Task brief - Among the entries below, how many lines contain the string "mold"? Only the number, please.

[Stored items from a collection]
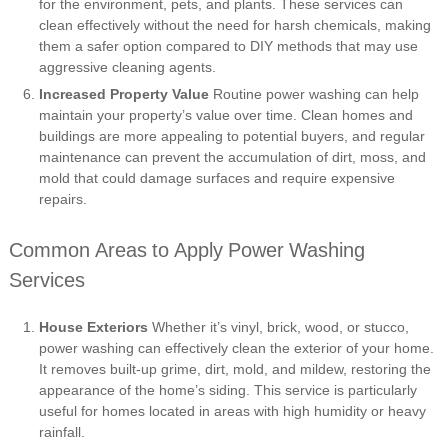
for the environment, pets, and plants. These services can
clean effectively without the need for harsh chemicals, making
them a safer option compared to DIY methods that may use
aggressive cleaning agents.
Increased Property Value
Routine power washing can help
maintain your property’s value over time. Clean homes and
buildings are more appealing to potential buyers, and regular
maintenance can prevent the accumulation of dirt, moss, and
mold that could damage surfaces and require expensive
repairs.
Common Areas to Apply Power Washing
Services
House Exteriors
Whether it’s vinyl, brick, wood, or stucco,
power washing can effectively clean the exterior of your home.
It removes built-up grime, dirt, mold, and mildew, restoring the
appearance of the home’s siding. This service is particularly
useful for homes located in areas with high humidity or heavy
rainfall.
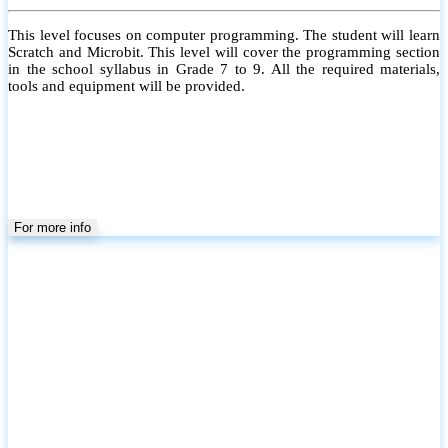
This level focuses on computer programming. The student will learn
Scratch and Microbit. This level will cover the programming section
in the school syllabus in Grade 7 to 9. All the required materials,
tools and equipment will be provided.
For more info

Response to the task - 2